Yo creo que es algo muy personal. Uno puede tener esa rigidez de decir de acá no me muevo por principios o por las condiciones en las que uno quiere trabajar y que tienen que ver con una apuesta de vida pero también es muy respetable la postura de aquel que consigue con la misma pasión, esfuerzo e ideas poder masificar su trabajo. Me parece interesante que si uno tiene la posibilidad de hacer teatro comercial y llegar a mucha gente, tener el ahínco para mantener tu estética, tus ideas o generar pensamiento crítico; es decir aprovechar ese espacio y eso que venías pregonando y siguiendo en tu búsqueda se pueda plasmar a otro nivel. Pero eso ya tiene que ver con cuán dispuesto estás a transar con algunas cuestiones porque es cierto que cuando pasaste a al próximo nivel se ponen otras cosas en juego.

¿Crees que el teatro off tiene una estética particular o características propias?

No, yo creo que está atravesado por muchas variables e insisto en que tiene que ver con el punto de vista en que se para el creador. Creo que en el off hay condiciones de producción que son similares. Generalmente se trabaja con cero producción o escaso dinero pero como somos tantos haciendo teatro, que además somos distintitos entre nosotros, es imposible que las estéticas se reproduzcan de la misma forma. Si bien es cierto que hay algunos cánones que parecen estar estandarizados creo que tienen más que ver con ejes generacionales, las edades de los creadores, donde nacieron, qué tiene para decir y qué quiere decir. No es lo mismo un chico de 20 años que dirige su primera obra que uno de 30 que ya tiene un bagaje o uno con mayor recorrido o con cierto prestigio. Creo que no se puede unificar "esta es la estética del teatro independiente" porque la gente va cambiando y va teniendo necesidades distintas. Uno puede tener una impronta personal, un sello, pero al menos en mi caso, me interesa desarrollarme y crecer; voy aprendiendo sobre la marcha muchas cuestiones y tengo distintas formas de manifestarme a medida que voy concibiendo el mundo que me rodea.

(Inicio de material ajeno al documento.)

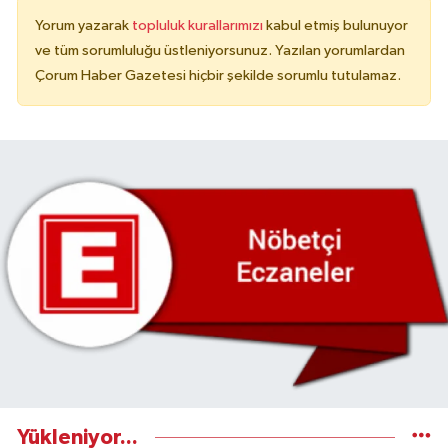
Yorum yazarak
topluluk kurallarımızı
kabul etmiş bulunuyor
ve tüm sorumluluğu üstleniyorsunuz. Yazılan yorumlardan
Çorum Haber Gazetesi hiçbir şekilde sorumlu tutulamaz.
Yükleniyor...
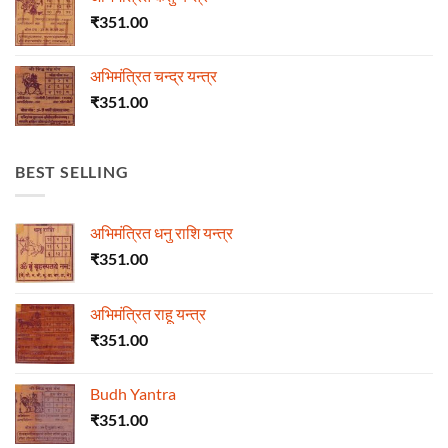
₹
351.00
अभिमंत्रित चन्द्र यन्त्र
₹
351.00
BEST SELLING
अभिमंत्रित धनु राशि यन्त्र
₹
351.00
अभिमंत्रित राहू यन्त्र
₹
351.00
Budh Yantra
₹
351.00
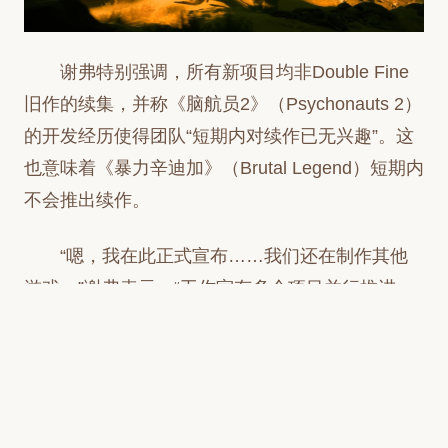
谢弗特别强调，所有新项目均非Double Fine
旧作的续集，并称《脑航员2》（Psychonauts 2）
的开发经历使得团队“短期内对续作已无兴趣”。这
也意味着《暴力辛迪加》（Brutal Legend）短期内
不会推出续作。
“嗯，我在此正式宣布……我们还在制作其他
游戏，”谢弗表示。“工作室有多个项目并行推进，
而它们全是全新的。全是全新IP——我们完成了
《脑航员2》，这让我们暂时无需再碰续作。”
谢弗同时借机介绍了《Keeper》，强调该作体
现了游戏总监李·佩蒂（Lee Petty）的单一创作愿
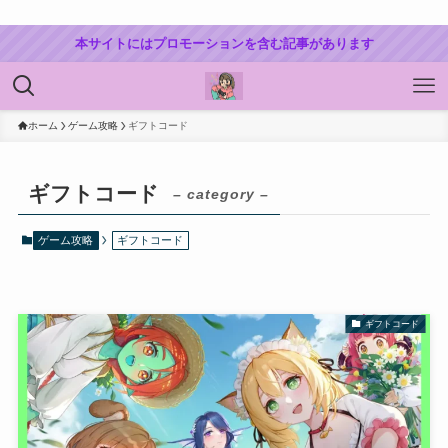
本サイトにはプロモーションを含む記事があります
ホーム
ゲーム攻略
ギフトコード
ギフトコード
– category –
ゲーム攻略
ギフトコード
ギフトコード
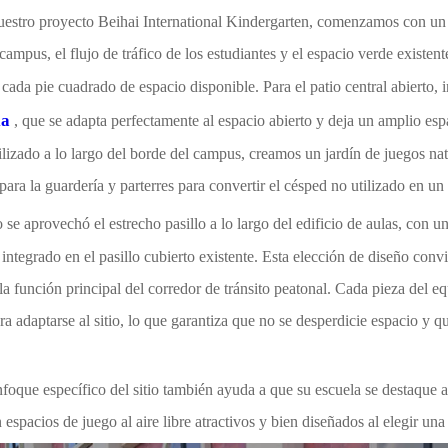
uestro proyecto Beihai International Kindergarten, comenzamos con un e
 campus, el flujo de tráfico de los estudiantes y el espacio verde existe
cada pie cuadrado de espacio disponible. Para el patio central abierto,
la
, que se adapta perfectamente al espacio abierto y deja un amplio esp
ilizado a lo largo del borde del campus, creamos un jardín de juegos nat
e para la guardería y parterres para convertir el césped no utilizado en un
 se aprovechó el estrecho pasillo a lo largo del edificio de aulas, con u
 integrado en el pasillo cubierto existente. Esta elección de diseño con
la función principal del corredor de tránsito peatonal. Cada pieza del 
a adaptarse al sitio, lo que garantiza que no se desperdicie espacio y q
nfoque específico del sitio también ayuda a que su escuela se destaque a
 espacios de juego al aire libre atractivos y bien diseñados al elegir una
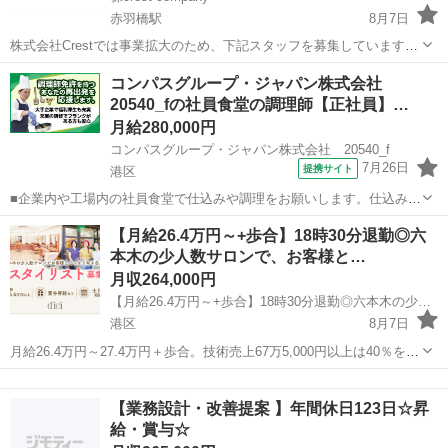
赤羽橋駅
8月7日
株式会社Crestでは事業拡大のため、下記スタッフを募集しています！
・事務員 ・現場監督 ・大工 ・建て方職人 ・社員 ・一人親方 勤務
東京
港区
赤羽橋駅
土木
事業拡大
コンパスグループ・ジャパン株式会社
地：東京・大阪・兵庫・名古屋 経験者優遇！ 安定して仕事がありま
20540_fの社員食堂の調理師【正社員】…
す。 やる気のある方、...
月給280,000円
コンパスグループ・ジャパン株式会社 20540_f
7月26日
提携サイト
港区
■企業内や工場内の社員食堂で仕込みや調理をお願いします。仕込み
は、生野菜の消毒や食材のカットが中心。調理はスチームコンベクシ
東京
港区
調理師
【月給26.4万円～+歩合】18時30分退勤◎六
ョンで対応する事業所もあります。料理が出来上がったら皿などに盛
本木の少人数サロンで、お客様と…
り付けて提供。食器洗浄のほか、アルバイ...
月収264,000円
【月給26.4万円～+歩合】18時30分退勤◎六本木の少人数サロンで、お客様と長く向き合うスタイリスト募集 | d’ici (ディシィ)
港区
8月7日
月給26.4万円～27.4万円＋歩合。技術売上67万5,000円以上は40％を給
与へ反映します。営業は18時30分まで。六本木の落ち着いた少人数サ
東京
港区
美容師
ロンで、これまでの経験を活かしながら、お客様一人ひとりと長く向
【業務設計・改善提案 】年間休日123日☆昇
き合えるスタイリ...
給・賞与☆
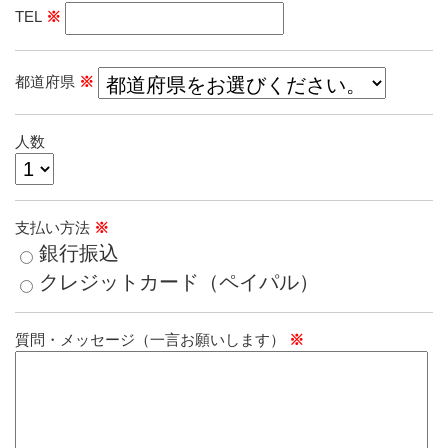
TEL
※
都道府県
※
人数
支払い方法
※
銀行振込
クレジットカード（ペイパル）
質問・メッセージ（一言お願いします）
※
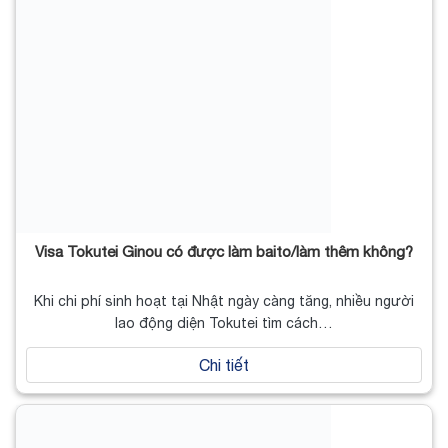
Visa Tokutei Ginou có được làm baito/làm thêm không?
Khi chi phí sinh hoạt tại Nhật ngày càng tăng, nhiều người
lao động diện Tokutei tìm cách…
Chi tiết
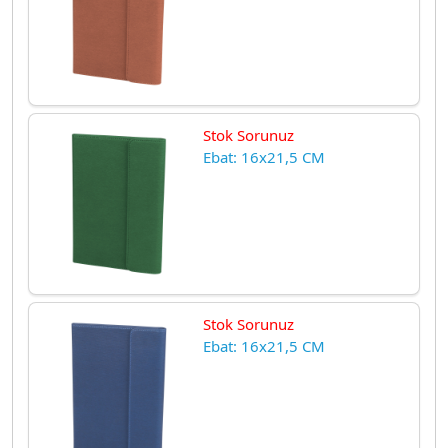
Stok Sorunuz
Ebat: 16x21,5 CM
Stok Sorunuz
Ebat: 16x21,5 CM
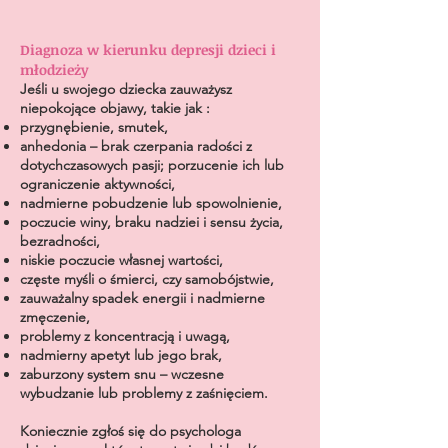
Diagnoza w kierunku depresji dzieci i
młodzieży
Jeśli u swojego dziecka zauważysz
niepokojące objawy, takie jak :
przygnębienie, smutek,
anhedonia – brak czerpania radości z
dotychczasowych pasji; porzucenie ich lub
ograniczenie aktywności,
nadmierne pobudzenie lub spowolnienie,
poczucie winy, braku nadziei i sensu życia,
bezradności,
niskie poczucie własnej wartości,
częste myśli o śmierci, czy samobójstwie,
zauważalny spadek energii i nadmierne
zmęczenie,
problemy z koncentracją i uwagą,
nadmierny apetyt lub jego brak,
zaburzony system snu – wczesne
wybudzanie lub problemy z zaśnięciem.
Koniecznie zgłoś się do psychologa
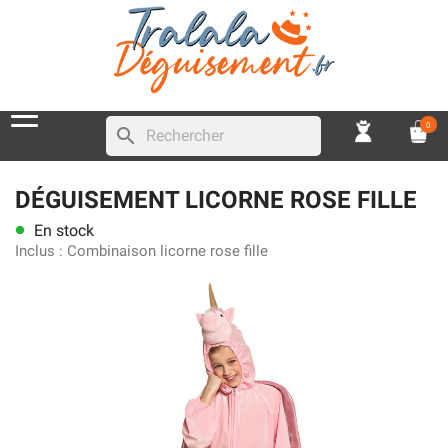
0
search
DÉGUISEMENT LICORNE ROSE FILLE
En stock
lens
Inclus :
Combinaison licorne rose fille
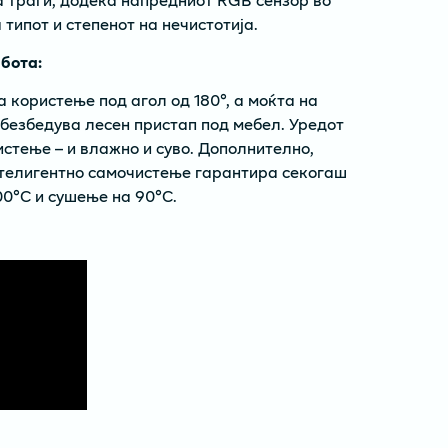
типот и степенот на нечистотија.
бота:
 користење под агол од 180°, а моќта на
безбедува лесен пристап под мебел. Уредот
истење – и влажно и суво. Дополнително,
нтелигентно самочистење гарантира секогаш
00°C и сушење на 90°C.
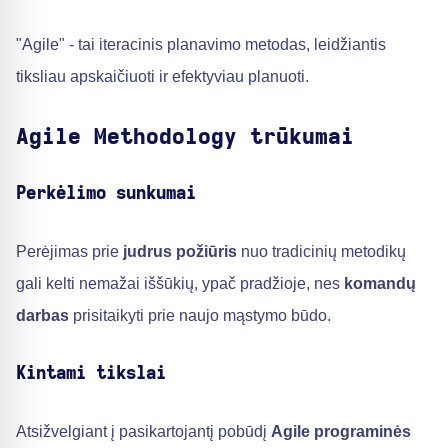
"Agile" - tai iteracinis planavimo metodas, leidžiantis
tiksliau apskaičiuoti ir efektyviau planuoti.
Agile Methodology trūkumai
Perkėlimo sunkumai
Perėjimas prie
judrus požiūris
nuo tradicinių metodikų
gali kelti nemažai iššūkių, ypač pradžioje, nes
komandų
darbas
prisitaikyti prie naujo mąstymo būdo.
Kintami tikslai
Atsižvelgiant į pasikartojantį pobūdį
Agile programinės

¿Hay una temática más off y otra más comercial o el tema que se toca en un circuito se puede tocar en otro?

Creo que los temas son universales, lo que cambia es el tratamiento que se le da. El teatro independiente te da cierta impunidad que el teatro comercial no tiene por cierto prurito o porque llega a determinado público. Me han llamado productores que me cuestionaban el título de mis obras (entre las obra de Martín se cuentan Lame vulva y Desmesura vaginal). Les parecía bien la obra pero no el nombre. En la tele están todo el día en tetas pero un titulo así no se puede poner en cartel. Ahí es cuando uno ve cuánto quiere transar cuánto no.